Wednesday, October 20

Relatives of the Italian victims of the Covid will file a lawsuit against prominent politicians | World News


Family members of coronavirus victims in Italy are taking legal action against the prime minister, health minister, and president of the Lombardy region for alleged criminal negligence in handling the pandemic.

The group of 500 families will file their civil suit on Wednesday with prosecutors in the Lombard province of Bergamo, which was severely affected during the first wave of the pandemic. They claim that the three leaders, Giuseppe Conte, Roberto Speranza and Attilio Fontana respectively, have contributed to the nearly 70,000 deaths from Covid-19 in Italy.

The lawsuit centers on the authorities’ move to reopen a hospital in the Bergamo town of Alzano Lombardo, hours after an outbreak occurred there on February 23, and the subsequent lack of immediate quarantine of the town and nearby town. of Nembro, despite the advice of scientists. early March.

A crucial element of the legal action will be the alleged absence of an updated national pandemic plan and the failure of regional authorities to implement a local plan that was supposed to have been developed from the national one.

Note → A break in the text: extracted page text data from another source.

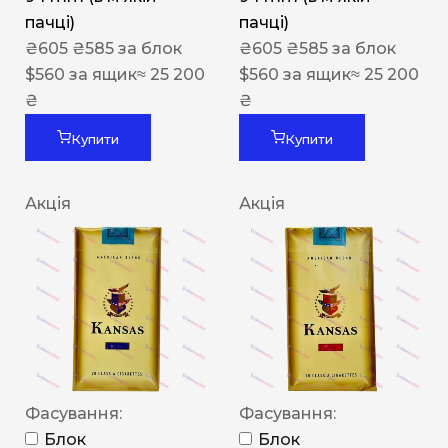
пачці)
пачці)
₴
605
₴
585
за блок
₴
605
₴
585
за блок
$
560
за ящик
≈ 25 200
$
560
за ящик
≈ 25 200
₴
₴
Купити
Купити
Акція
Акція
Фасування:
Фасування:
Блок
Блок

Consuelo Locati, the lawyer leading the case, is seeking € 259,000 (£ 235,000) in compensation for each of the 500 families who sued.

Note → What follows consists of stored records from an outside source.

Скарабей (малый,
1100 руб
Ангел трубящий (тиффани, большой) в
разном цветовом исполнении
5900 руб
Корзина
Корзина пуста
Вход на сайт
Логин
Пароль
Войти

The legal movement is being driven by members of We will denounce (We Will Report), a group of grieving family members that met in April.

The Noi Denunceremo committee has so far submitted 300 legal complaints, detailing how some of the victims died, to Bergamo prosecutors, who launched an investigation into the authorities’ alleged negligence in June.

Covid deaths in Italy – graph

Locati said that the judicial complaints did not identify crimes or culprits but that the investigation carried out in recent months “has allowed us to identify clear responsibilities,” triggering civil action.

“The government and the region are responsible for violating the rules and for breaching duties,” added Locati. “The law required Italy to have an adequate national plan and for the regional authority to implement an adequate regional plan.”

Locati claims that not only was Italy’s pandemic plan very outdated, it had never been tested to establish whether it worked.

“They had no guidelines,” he said. “And even if [the old plan] was implemented would not have worked since it lacked a series of steps that should have been followed to be prepared for this pandemic “.

Italy was the first European country affected by the pandemic. That its pandemic plan dates back to 2006 was revealed in a report led by World Health Organization (WHO) scientist Francesco Zambon on the country’s initial response to the coronavirus outbreak. The aim of the report was to provide information to countries that had not yet been affected.

The report was posted on the WHO website on May 13, but was removed the next day and all references were removed, The Guardian reported in August. The report’s removal allegedly came at the request of Ranieri Guerra, WHO’s deputy director-general for strategic initiatives.


Guerra was director general of preventive health in the Italian Ministry of Health between 2014 and the end of 2017 and was therefore responsible for updating the pandemic plan according to the new guidelines established by the WHO and the European Center for Prevention and Control of Diseases (ECDC).

Locati claims that Lombardy, which has suffered the brunt of the pandemic, had a regional plan that was not implemented. “Citizens gave the state and regional government the job of protecting their lives and they didn’t,” he said.

Locati, whose father died of Covid-19, added that the goal was not so much financial compensation but for authorities to take responsibility. “It may be just one euro, but what that euro would demonstrate is responsibility and admission of responsibility,” he said.

Luca Fusco, chairman of the Noi Denunceremo committee, said: “The committee sees in this legal action a clear political act, and an attempt to draw a clear line between what is considered acceptable and what should never be acceptable.

“This legal action is our Christmas gift to those who should have done it. [what they were supposed to do], but it did not, while in Italy, on Christmas Day, there will be 70,000 empty chairs. With proper planning, as requested time and again by the EU and WHO, we are sure that there would have been far fewer ”.